Take a look back at how the measurements were made, and look for sources of error. For example, remember that a voltmeter in current measurement mode has an internal resistance which is not always negligible. When you measure currents in the mA range, the resistance can be many Ohms.

And on the voltage measurements, it looks to be a combination of bad connections (0V) where something wasn't making good contact, and one case of reversed leads (-2V).
 
  • #3
berkeman said:
You intuition is correct, so there must have been some problem with the meter or the experiment. The current in a series circuit is the same, and the voltage across parallel elements is the same.

Take a look back at how the measurements were made, and look for sources of error. For example, remember that a voltmeter in current measurement mode has an internal resistance which is not always negligible. When you measure currents in the mA range, the resistance can be many Ohms.

And on the voltage measurements, it looks to be a combination of bad connections (0V) where something wasn't making good contact, and one case of reversed leads (-2V).

Then we probably did the experiment wrong or somethin eh?
but about the 'internal resistance that's not negligible', does this mean the current can fluctuate even in series circuit?? but even with that, it wouldn't fluctuate this much right...? - -;; ------> 30, 40,40,60,60,1.6, and 2.3mA
 
  • #4
we measured the current with the ammeter at each end of the light bulb
Did you connect the ammeter in series or in parallel ? The former is the right arrangement.
Also what sort of a voltage source are you using ?
 
  • #5
Did something smoke ?
:biggrin:
 
  • #6
arunbg said:
Did you connect the ammeter in series or in parallel ? The former is the right arrangement.
Also what sort of a voltage source are you using ?

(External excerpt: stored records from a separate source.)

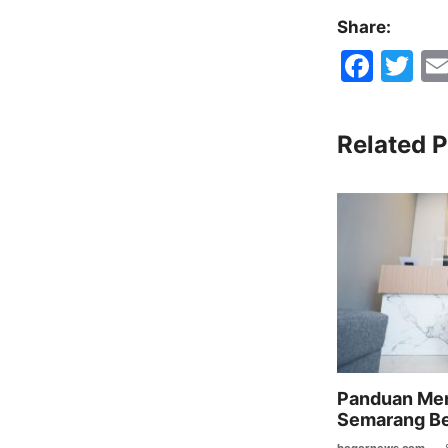
Share:
F
T
a
w
c
itt
Related P
e
er
b
o
o
k
Panduan Mem
Semarang Be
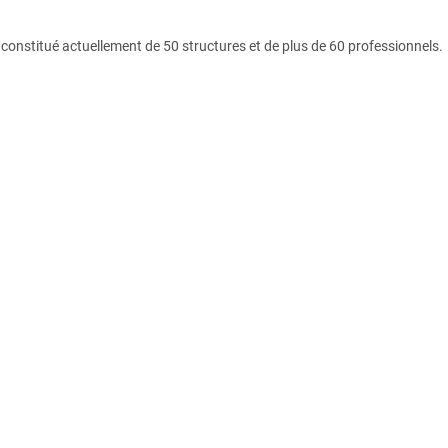
u constitué actuellement de 50 structures et de plus de 60 professionnels.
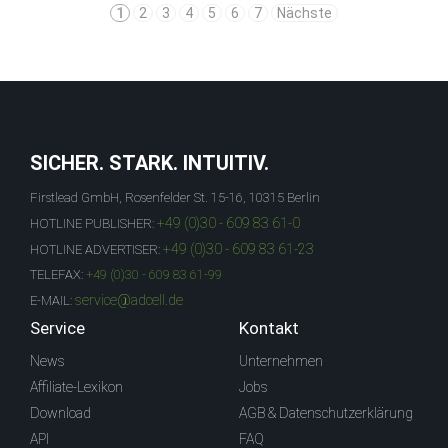
1
2
3
4
5
6
7
Nächste
SICHER. STARK. INTUITIV.
Firstlead GmbH, Rosenfelder St. 15-16, 10315 Berlin
+49 (0)30 - 609 83 61-0
HOTLINE PUBLISHER:
+49 (0)30 - 609 83 61-23
HOTLINE ADVERTISER:
TELEFAX:
+49 (0)30 - 609 83 61-99
service@adcell.de
E-MAIL:
Service
Kontakt
News
Unternehmen
Affiliate-Lexikon
Jobs
Download
AGB & Datenschutzerklärung
API
FAQ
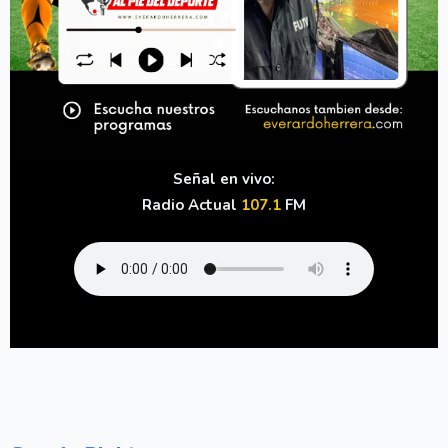
Señal en vivo:
Radio Actual
107.1
FM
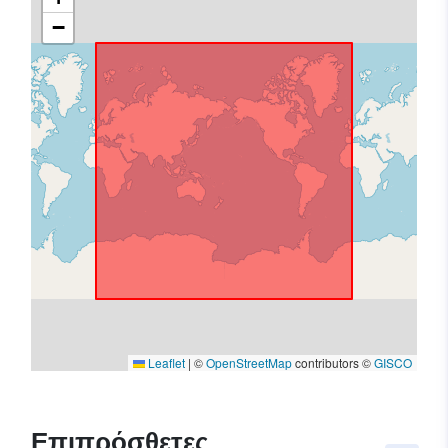
−
Leaflet
|
©
OpenStreetMap
contributors ©
GISCO
Επιπρόσθετες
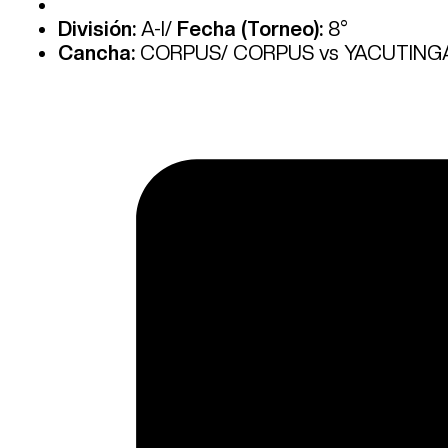
División:
A-I/
Fecha (Torneo):
8°
Cancha:
CORPUS/ CORPUS vs YACUTINGA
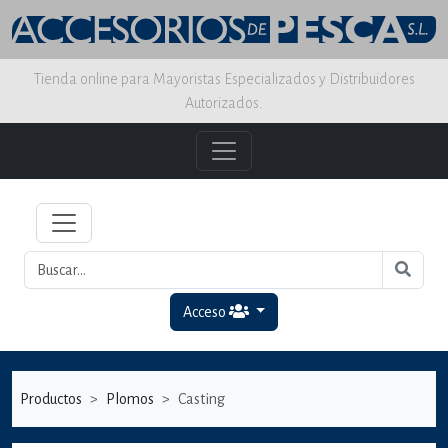
Tienda online para Mayoristas Especializados y Distribuidores
Autorizados.
Acceso
Productos
Plomos
Casting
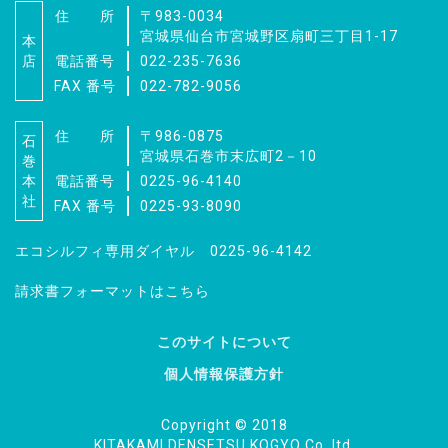
住 所
〒983-0034
宮城県仙台市宮城野区扇町三丁目1-17
本
店
電話番号
022-235-7636
FAX 番号
022-782-9056
住 所
〒986-0875
石
宮城県石巻市末広町2－10
巻
本
電話番号
0225-96-4140
社
FAX 番号
0225-93-8090
エコシルフィ専用ダイヤル 0225-96-4142
請求書フォーマットはこちら
このサイトについて
個人情報保護方針
見積依頼、資料請求、
お問い合わせはこちら
Copyright © 2018
KITAKAMI DENSETSU KOGYO Co.,ltd.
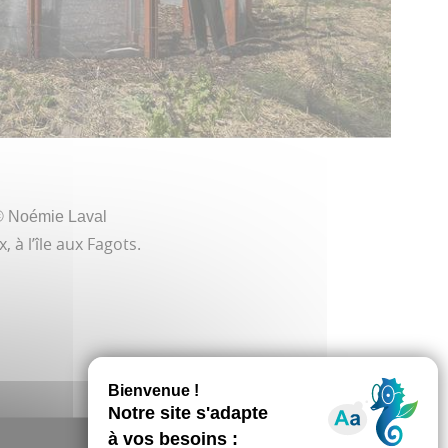
r du Festival international de jardins -
nt la pose devant Le jardin nourrit le compost, le
 pavillon de compostage du Collectif Et puis, sur
e Clermont.
 à l’île aux Fagots.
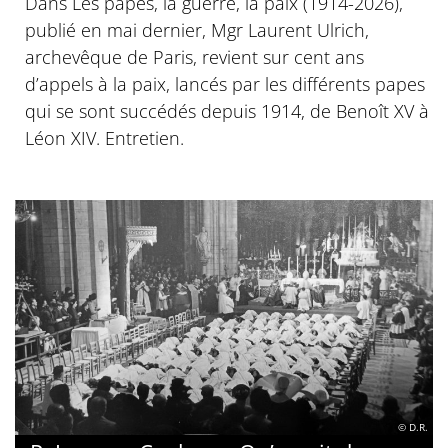
Dans Les papes, la guerre, la paix (1914-2026),
publié en mai dernier, Mgr Laurent Ulrich,
archevêque de Paris, revient sur cent ans
d’appels à la paix, lancés par les différents papes
qui se sont succédés depuis 1914, de Benoît XV à
Léon XIV. Entretien.
© D.R.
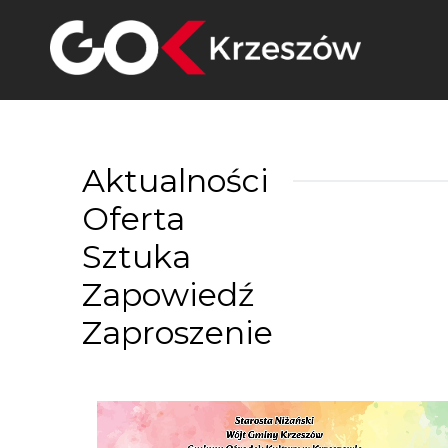
Skip
to
content
Aktualności
Oferta
Sztuka
Zapowiedź
Zaproszenie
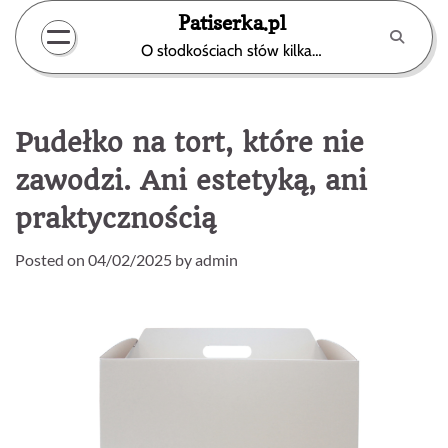
Skip
Patiserka.pl
to
O słodkościach słów kilka…
content
Pudełko na tort, które nie
zawodzi. Ani estetyką, ani
praktycznością
Posted on
04/02/2025
by
admin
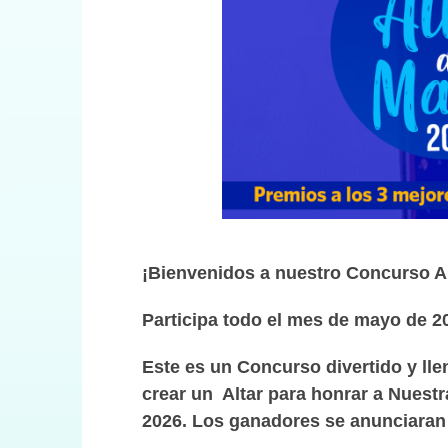
¡Bienvenidos a nuestro Concurso An
Participa todo el mes de mayo de 2
Este es un Concurso divertido y llen
crear un Altar para honrar a Nuest
2026. Los ganadores se anunciaran 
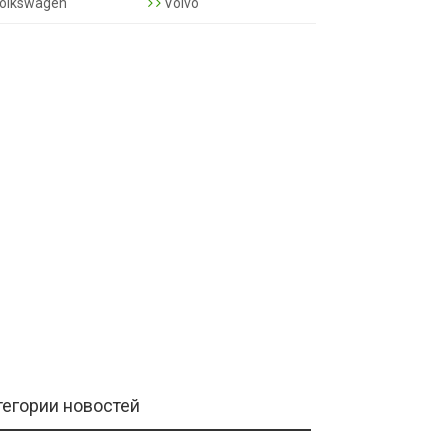
olkswagen
Volvo
тегории новостей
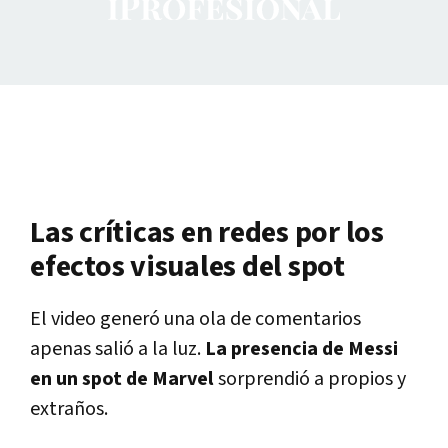
Las críticas en redes por los
efectos visuales del spot
El video generó una ola de comentarios
apenas salió a la luz.
La presencia de Messi
en un spot de Marvel
sorprendió a propios y
extraños.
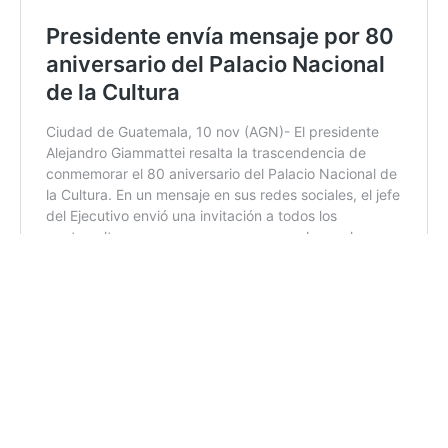
15:27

well we connected the ammeter parallel to the series circuit
and I'm not sure what the name of our voltage source is called but it was just some kind of a power source that u could turn on and off...:confused:
 
  • #7
vanesch said:
Did something smoke ?
:biggrin:

:rolleyes: uhhh no nothing smoked. . .
 
  • #8
Ammeters are supposed to be connected in series along with the other circuit elements so that they can read of the entire series current.
Also, have you tried changing the power source to check ? You could use a simple dry cell for the experiment.
 
  • #9
jnimagine said:
Then we probably did the experiment wrong or somethin eh?
but about the 'internal resistance that's not negligible', does this mean the current can fluctuate even in series circuit?? but even with that, it wouldn't fluctuate this much right...? - -;; ------> 30, 40,40,60,60,1.6, and 2.3mA

The series resistance of an ammeter (or voltmeter in current measurement mode) can alter the overall current in the circuit, compared to when the meter is not in the circuit. But the current will not fluctuate depending on where the ammeter is placed in a series circuit. Take the example where a series circuit consists of three 1 Ohm resistors, and the series resistance of the meter is 1 Ohm also. If the meter is not in the circuit and you connect up a 3V power supply (I'm just using round numbers here for illustration), then you get 1A of series current through the three resistors. But if you break the connection between either pair of resistors and insert the ammeter, now the total resistance of the series circuit is 4 Ohms, and you get less than the 1A of series current. The insertion of the meter has altered the current in the circuit, but it doesn't matter where in the circuit you insert that extra 1 Ohm of resistance, you will still get the same (altered) current.

Make sense?
 

FAQ: Electricity: series and parallel circuit

What is the difference between a series and parallel circuit?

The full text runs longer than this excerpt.